- Directed by: Robert McKimson
- Story by: Michael O'Connor
- Produced by: David H. DePatie Friz Freleng
- Starring: Mel Blanc
- Edited by: Lee Gunther
- Music by: Walter Greene
- Animation by: Manny Perez Warren Batchelder Ted Bonnicksen Art Leonardi Don Williams Bob Matz Norm McCabe
- Layouts by: Dick Ung
- Backgrounds by: Tom O'Loughlin
- Color process: Technicolor
- Production company: DePatie–Freleng Enterprises
- Distributed by: Warner Bros. Pictures The Vitaphone Corporation
- Release date: January 21, 1967;
- Running time: 6:12
- Language: English

= Daffy's Diner =

Daffy's Diner is a 1967 Warner Bros. Merrie Melodies cartoon directed by Robert McKimson. The short was released on January 21, 1967, and stars Daffy Duck and Speedy Gonzales. It was the final Warner Bros. cartoon to be produced by DePatie–Freleng Enterprises, as well as the final Warner Bros. cartoon to feature music by Walter Greene.

==Plot==
Daffy runs a diner near Guadalajara, serving mouseburgers to cats with rubber mice as substitutes for actual mice, as he hasn't seen one in ages. However, one angry cat named El Supremo discovers the trick and demands a real mouseburger. So at gunpoint, Daffy goes to find a mouse. At this point, Daffy encounters Speedy, begging for food, whom he tries to cook.
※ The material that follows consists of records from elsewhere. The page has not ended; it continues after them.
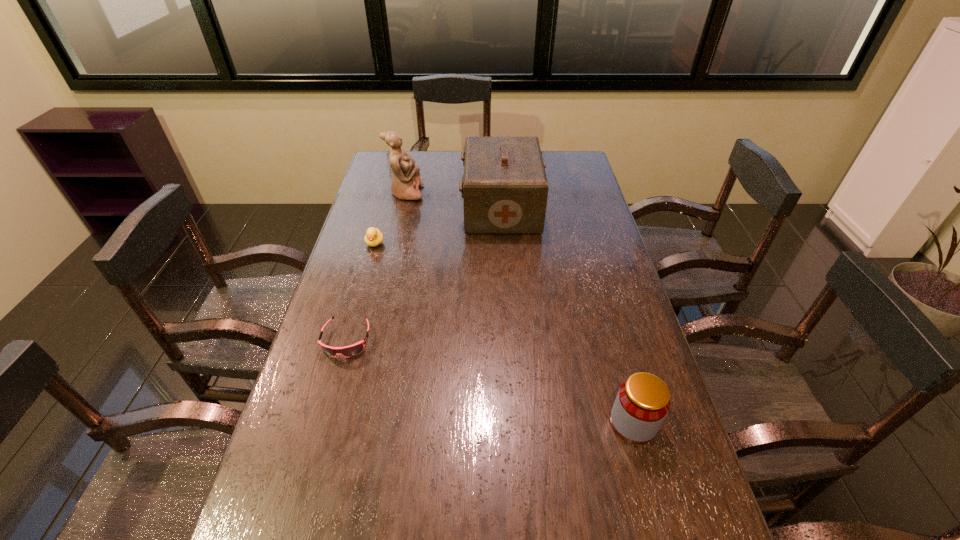 Locate an element on the screen. The height and width of the screenshot is (540, 960). unoccupied position between the second shortest object and the nearest object is located at coordinates (504, 333).

At what (x,y) coordinates should I click in order to perform the action: click on free space between the first-aid kit and the figurine. Please return your answer as a coordinate pair (x, y). The width and height of the screenshot is (960, 540). Looking at the image, I should click on (454, 201).

Where is `free area in between the first-aid kit and the duckling`? free area in between the first-aid kit and the duckling is located at coordinates (438, 226).

Where is `vacant point located between the figurine and the second shortest object`? This screenshot has height=540, width=960. vacant point located between the figurine and the second shortest object is located at coordinates (391, 218).

Image resolution: width=960 pixels, height=540 pixels. I want to click on vacant space in between the second nearest object and the third tallest object, so click(490, 381).

Identify the location of blank region between the jar and the goggles. (x=490, y=381).

In order to click on unoccupied area between the rightmost object and the duckling in this screenshot , I will do `click(504, 333)`.

At what (x,y) coordinates should I click in order to perform the action: click on free area in between the jar and the fourth object from left to right. Please return your answer as a coordinate pair (x, y). The width and height of the screenshot is (960, 540). Looking at the image, I should click on (567, 315).

The width and height of the screenshot is (960, 540). Identify the location of object that is the third closest one to the duckling. (348, 351).

In order to click on the closest object relative to the nearest object in this screenshot , I will do `click(348, 351)`.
The mouse discovers his intentions and escapes to the desert, with Daffy in hot pursuit. Daffy is foiled each time by Speedy running up a cactus, Daffy accidentally knocking a cactus on himself, and being scared by Speedy into a trash can, prompting the waste management official to think he has gone crazy after Daffy tells him to put him down from within the can. (Speedy doesn't appear for the rest of the short afterwards.)

Daffy returns and tries to escape, but El Supremo stops him. Finally, El Supremo demands his burger within two minutes, forcing Daffy to serve himself as a replacement. He states, "You never know what you'll do, until you've got a gun pointed at your head" (inspired by a line Daffy used in Golden Yeggs).